Number 38 "Let The Night Roll On" by The Angels

Peak: number 17

1990 would turn out to be one of the most successful years in The Angels' lengthy career, with the band scoring their very first number 1 album, Beyond Salvation, in June. "Let The Night Roll On" was the lead single from the album - but both it and a version of Beyond Salvation had already been released overseas in 1989 under the name the band adopted internationally, The Angels From Angel City. 

Another fun fact I didn't know about The Angels until now is that two former members of the band ended up forming GANGgajang (who scored their first ARIA top 50 hit this week in 1985). Anyway, back to "Let The Night Roll One"... This may well be the first time I've ever listened to this single - and the chorus reminds me a little bit of "Highway To Hell", especially the way the song's title is sung. That's all I've got.

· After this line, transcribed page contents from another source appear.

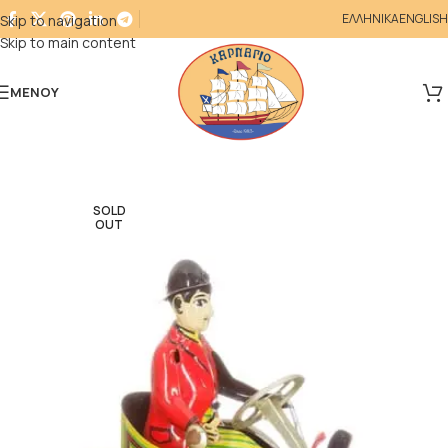
ΕΛΛΗΝΙΚΑ
ENGLISH
Skip to navigation
Skip to main content
ΜΕΝΟΎ
SOLD
OUT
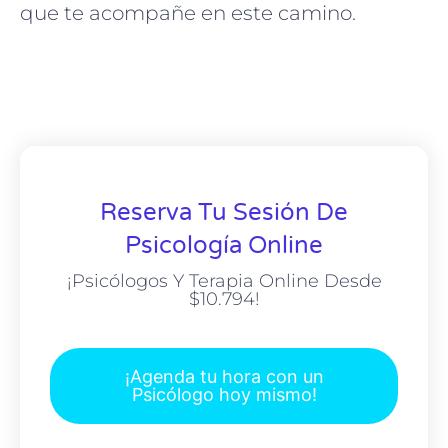
que te acompañe en este camino.
Reserva Tu Sesión De
Psicología Online
¡Psicólogos Y Terapia Online Desde
$10.794!
¡Agenda tu hora con un
Psicólogo hoy mismo!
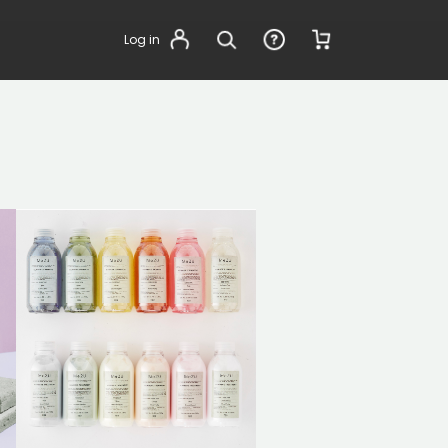
Log in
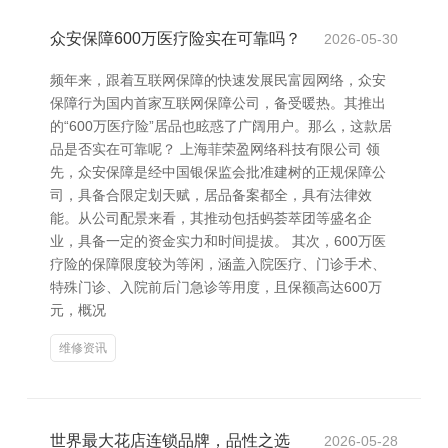
众安保障600万医疗险实在可靠吗？
2026-05-30
频年来，跟着互联网保障的快速发展民富园网络，众安
保障行为国内首家互联网保障公司，备受暖热。其推出
的“600万医疗险”居品也眩惑了广阔用户。那么，这款居
品是否实在可靠呢？ 上海菲荣盈网络科技有限公司 领
先，众安保障是经中国银保监会批准建树的正规保障公
司，具备合限定划天赋，居品备案都全，具有法律效
能。从公司配景来看，其推动包括蚂荟萃团等盛名企
业，具备一定的资金实力和时间提拔。 其次，600万医
疗险的保障限度较为等闲，涵盖入院医疗、门诊手术、
特殊门诊、入院前后门急诊等用度，且保额高达600万
元，概况
维修资讯
世界最大花店连锁品牌，品性之选
2026-05-28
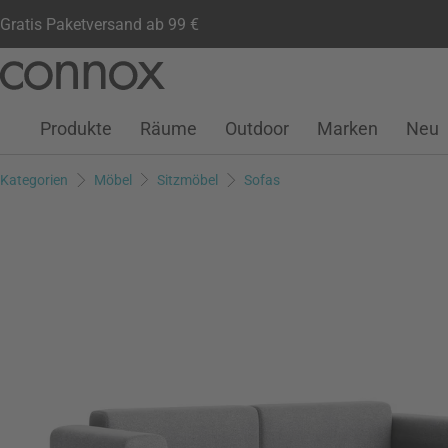
Gratis Paketversand ab 99 €
Kundenkonto
Wunschliste
Warenkorb
Direkt
Direkt
zum
zum
Seiteninhalt
Suchfeld
Produkte
Räume
Outdoor
Marken
Neu
springen
springen
Kategorien
Möbel
Sitzmöbel
Sofas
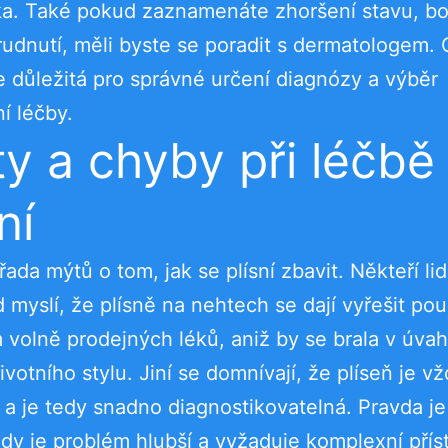
a. Také pokud zaznamenáte zhoršení stavu, bo
udnutí, měli byste se poradit s dermatologem.
 důležitá pro správné určení diagnózy a výběr
í léčby.
y a chyby při léčbě
ní
řada mýtů o tom, jak se plísní zbavit. Někteří lid
d myslí, že plísně na nehtech se dají vyřešit po
 volně prodejných léků, aniž by se brala v úva
ivotního stylu. Jiní se domnívají, že plíseň je v
á a je tedy snadno diagnostikovatelná. Pravda je
y je problém hlubší a vyžaduje komplexní přís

Number 37 "Let Love Rule" by Lenny Kravitz

Peak: number 36

His debut single may not have progressed much further up the ARIA chart but it was early days for Lenny Kravitz, who'd go on to become quite successful throughout the rest of the decade. Accompanied by a video both directed by and featuring his then-wife, former The Cosby Show star Lisa Bonet, "Let Love Rule" had the throwback sound and blend of psychedelic rock, soul and funk for which Lenny would become known firmly in place. Like Australia, I'd take a little while to warm up to his particular brand of music.

Number 30 "Italo House Mix" by Rococo

Peak: number 13

What do you get when you cross Jive Bunny with Black Box? This timely megamix of current dance hits with re-recorded vocals courtesy of twins Elaine and Evelyn (who don't seem to have a surname). Although, I actually wouldn't be surprised if the girls, who clearly subscribed to the Collette school of fashion, didn't actually sing on the record and just appeared in the video. That would have been very on-trend.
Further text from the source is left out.